🤖 AI Summary
Existing image obfuscation methods often fail to balance privacy preservation with model usability—either they are vulnerable to model inversion attacks or produce images unsuitable for training. This work proposes a novel end-to-end trainable obfuscation scheme based on bit-plane decomposition, which innovatively integrates the Lorenz chaotic system and differential privacy. By injecting irreversible noise, the method effectively masks visual content while preserving semantic information crucial for downstream recognition tasks. Experimental results on the UCF101 and HMDB51 datasets demonstrate that the proposed approach significantly outperforms existing techniques in terms of resistance to reconstruction, pixel frequency distribution, information entropy, and inter-pixel correlation, thereby achieving a unified trade-off between security and trainability.
📝 Abstract
The unprecedented growth of computer vision applications, such as surveillance systems and social media, raises security and visual privacy concerns, especially when data is stored on cloud servers. Image obfuscation offers a way to preserve visual privacy while maintaining an adequate level of usability; thus, it has been a topic of great interest in recent years. However, prior obfuscation schemes are either vulnerable to malicious attacks, such as model inversion to reconstruct original images from obfuscated images, or generate non-trainable obfuscated images, making them unusable for achieving reasonable accuracy.
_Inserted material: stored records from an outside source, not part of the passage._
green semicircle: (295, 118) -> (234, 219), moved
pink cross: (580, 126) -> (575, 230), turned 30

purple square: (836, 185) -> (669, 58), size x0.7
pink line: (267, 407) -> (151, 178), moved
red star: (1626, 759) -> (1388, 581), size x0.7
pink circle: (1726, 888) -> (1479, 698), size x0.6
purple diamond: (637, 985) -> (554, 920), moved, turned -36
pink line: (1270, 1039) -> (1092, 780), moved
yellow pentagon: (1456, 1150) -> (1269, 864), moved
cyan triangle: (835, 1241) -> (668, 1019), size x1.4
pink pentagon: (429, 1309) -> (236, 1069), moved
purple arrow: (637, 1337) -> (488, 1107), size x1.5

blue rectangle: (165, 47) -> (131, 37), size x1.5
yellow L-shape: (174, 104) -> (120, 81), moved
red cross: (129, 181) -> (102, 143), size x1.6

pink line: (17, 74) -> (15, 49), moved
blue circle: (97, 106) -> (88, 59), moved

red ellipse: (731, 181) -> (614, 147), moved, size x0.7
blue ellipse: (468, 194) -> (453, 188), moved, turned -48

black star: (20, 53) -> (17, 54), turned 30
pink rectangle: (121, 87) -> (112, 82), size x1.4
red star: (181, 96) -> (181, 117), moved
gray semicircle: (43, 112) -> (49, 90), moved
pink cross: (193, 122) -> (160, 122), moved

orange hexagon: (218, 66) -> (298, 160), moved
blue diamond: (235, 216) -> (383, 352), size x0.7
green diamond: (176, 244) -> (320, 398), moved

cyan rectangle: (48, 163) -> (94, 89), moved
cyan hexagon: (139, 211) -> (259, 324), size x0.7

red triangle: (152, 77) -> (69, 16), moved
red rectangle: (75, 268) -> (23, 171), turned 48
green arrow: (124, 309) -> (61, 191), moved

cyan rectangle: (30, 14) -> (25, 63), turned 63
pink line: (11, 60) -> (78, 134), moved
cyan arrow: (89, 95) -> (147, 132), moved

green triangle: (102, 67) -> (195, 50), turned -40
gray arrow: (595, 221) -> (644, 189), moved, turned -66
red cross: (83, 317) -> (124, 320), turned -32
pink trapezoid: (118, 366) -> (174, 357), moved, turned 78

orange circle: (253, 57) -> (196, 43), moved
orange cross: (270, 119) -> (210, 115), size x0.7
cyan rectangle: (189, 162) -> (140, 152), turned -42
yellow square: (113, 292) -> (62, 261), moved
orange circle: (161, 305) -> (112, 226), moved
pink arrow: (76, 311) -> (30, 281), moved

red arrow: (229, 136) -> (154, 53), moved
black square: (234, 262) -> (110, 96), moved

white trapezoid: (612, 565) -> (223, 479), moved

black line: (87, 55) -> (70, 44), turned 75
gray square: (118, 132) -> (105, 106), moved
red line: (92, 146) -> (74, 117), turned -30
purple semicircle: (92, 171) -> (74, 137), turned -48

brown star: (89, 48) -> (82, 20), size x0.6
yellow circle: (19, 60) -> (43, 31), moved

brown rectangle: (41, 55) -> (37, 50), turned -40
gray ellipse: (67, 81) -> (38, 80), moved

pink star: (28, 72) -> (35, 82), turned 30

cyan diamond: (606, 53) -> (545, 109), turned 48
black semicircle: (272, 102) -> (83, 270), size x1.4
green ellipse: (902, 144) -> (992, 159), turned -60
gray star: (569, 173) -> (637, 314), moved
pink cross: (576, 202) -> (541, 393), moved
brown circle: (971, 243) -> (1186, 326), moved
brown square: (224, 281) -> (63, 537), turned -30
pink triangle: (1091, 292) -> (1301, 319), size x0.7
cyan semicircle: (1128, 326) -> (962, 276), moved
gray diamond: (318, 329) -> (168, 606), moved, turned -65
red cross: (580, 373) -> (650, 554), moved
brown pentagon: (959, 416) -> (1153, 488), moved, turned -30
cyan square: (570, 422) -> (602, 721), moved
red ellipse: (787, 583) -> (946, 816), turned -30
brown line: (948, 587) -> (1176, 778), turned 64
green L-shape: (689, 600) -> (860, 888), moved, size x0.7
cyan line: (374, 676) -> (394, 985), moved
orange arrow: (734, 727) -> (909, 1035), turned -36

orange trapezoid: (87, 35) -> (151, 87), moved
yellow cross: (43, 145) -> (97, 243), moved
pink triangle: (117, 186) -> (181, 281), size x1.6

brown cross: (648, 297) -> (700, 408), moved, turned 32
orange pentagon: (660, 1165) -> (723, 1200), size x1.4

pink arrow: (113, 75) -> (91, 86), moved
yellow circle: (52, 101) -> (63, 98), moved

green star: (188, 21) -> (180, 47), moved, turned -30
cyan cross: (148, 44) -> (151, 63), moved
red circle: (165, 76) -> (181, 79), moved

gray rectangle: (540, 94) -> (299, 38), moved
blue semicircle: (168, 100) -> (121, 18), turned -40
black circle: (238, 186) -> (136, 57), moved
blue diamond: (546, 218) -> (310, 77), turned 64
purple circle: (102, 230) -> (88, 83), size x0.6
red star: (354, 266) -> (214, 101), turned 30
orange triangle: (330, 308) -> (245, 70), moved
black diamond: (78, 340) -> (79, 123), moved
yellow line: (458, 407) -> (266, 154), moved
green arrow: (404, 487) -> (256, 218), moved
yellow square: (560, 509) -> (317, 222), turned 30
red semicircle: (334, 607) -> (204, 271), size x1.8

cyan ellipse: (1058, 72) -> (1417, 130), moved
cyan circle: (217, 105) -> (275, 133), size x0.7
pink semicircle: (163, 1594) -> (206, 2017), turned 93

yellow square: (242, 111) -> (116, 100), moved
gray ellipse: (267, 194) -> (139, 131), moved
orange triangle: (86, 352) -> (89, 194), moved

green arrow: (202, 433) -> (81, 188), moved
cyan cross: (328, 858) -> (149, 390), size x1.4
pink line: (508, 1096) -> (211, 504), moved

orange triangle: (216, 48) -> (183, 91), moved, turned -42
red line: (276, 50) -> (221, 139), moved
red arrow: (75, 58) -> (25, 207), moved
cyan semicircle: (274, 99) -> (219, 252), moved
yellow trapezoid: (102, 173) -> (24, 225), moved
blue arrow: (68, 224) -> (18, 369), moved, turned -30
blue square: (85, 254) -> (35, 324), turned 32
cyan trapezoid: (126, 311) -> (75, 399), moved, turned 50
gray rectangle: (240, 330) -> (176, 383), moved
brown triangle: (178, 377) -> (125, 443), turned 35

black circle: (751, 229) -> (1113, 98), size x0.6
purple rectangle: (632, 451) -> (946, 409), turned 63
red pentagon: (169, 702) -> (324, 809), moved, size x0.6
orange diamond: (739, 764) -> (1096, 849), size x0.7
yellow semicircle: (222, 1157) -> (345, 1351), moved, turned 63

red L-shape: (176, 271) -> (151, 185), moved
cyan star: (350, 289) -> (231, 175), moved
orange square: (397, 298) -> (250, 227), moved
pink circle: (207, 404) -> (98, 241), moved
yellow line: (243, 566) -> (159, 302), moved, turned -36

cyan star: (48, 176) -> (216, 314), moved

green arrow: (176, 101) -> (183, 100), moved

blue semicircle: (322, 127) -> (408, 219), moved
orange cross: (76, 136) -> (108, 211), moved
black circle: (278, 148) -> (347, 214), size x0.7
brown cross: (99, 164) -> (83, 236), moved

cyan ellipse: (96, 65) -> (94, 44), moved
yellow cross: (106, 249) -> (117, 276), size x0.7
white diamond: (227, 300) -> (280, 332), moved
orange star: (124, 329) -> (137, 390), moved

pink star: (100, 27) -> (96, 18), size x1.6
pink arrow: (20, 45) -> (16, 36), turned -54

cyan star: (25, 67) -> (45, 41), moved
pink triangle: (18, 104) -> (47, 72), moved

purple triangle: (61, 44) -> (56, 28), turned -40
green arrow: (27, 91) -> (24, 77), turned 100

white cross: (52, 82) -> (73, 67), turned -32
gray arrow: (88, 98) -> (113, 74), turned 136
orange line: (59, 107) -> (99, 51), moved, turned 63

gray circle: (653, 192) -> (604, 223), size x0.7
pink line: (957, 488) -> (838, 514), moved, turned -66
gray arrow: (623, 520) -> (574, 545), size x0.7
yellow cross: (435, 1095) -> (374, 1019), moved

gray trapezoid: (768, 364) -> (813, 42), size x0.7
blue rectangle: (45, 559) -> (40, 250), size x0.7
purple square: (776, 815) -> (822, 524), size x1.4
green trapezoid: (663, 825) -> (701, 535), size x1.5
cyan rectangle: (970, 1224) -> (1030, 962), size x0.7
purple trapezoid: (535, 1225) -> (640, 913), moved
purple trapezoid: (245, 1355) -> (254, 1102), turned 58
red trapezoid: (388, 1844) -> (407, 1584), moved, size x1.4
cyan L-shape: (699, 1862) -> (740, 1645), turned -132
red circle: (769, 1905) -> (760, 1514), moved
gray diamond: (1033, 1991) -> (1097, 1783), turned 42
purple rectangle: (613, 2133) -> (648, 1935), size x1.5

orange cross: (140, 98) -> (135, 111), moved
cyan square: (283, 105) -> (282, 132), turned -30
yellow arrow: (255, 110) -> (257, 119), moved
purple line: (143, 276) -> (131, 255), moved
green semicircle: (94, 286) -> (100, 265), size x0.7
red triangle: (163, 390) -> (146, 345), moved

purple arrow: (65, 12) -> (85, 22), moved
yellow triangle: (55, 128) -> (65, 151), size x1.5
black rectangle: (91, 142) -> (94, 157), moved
This paper proposes a novel bit-plane-based image obfuscation scheme, {\em Bit-ViP}, to preserve visual privacy for image-based recognition tasks. The Bit-ViP scheme produces secure, usable images by incorporating an innovative end-to-end obfuscation function. While doing so, the obfuscated image would contain non-invertible noise (generated by Lorenz's chaotic system and differential privacy), making it hard for an adversary to reconstruct the original image. We conduct extensive experiments on two popular activity recognition datasets, namely UCF101 and HMDB51, to validate the effectiveness of Bit-ViP. In the face of attacks on reconstruction, pixel frequency, information entropy, and pixel inter-correlation, we present a rigorous security analysis demonstrating tangible improvements over existing schemes.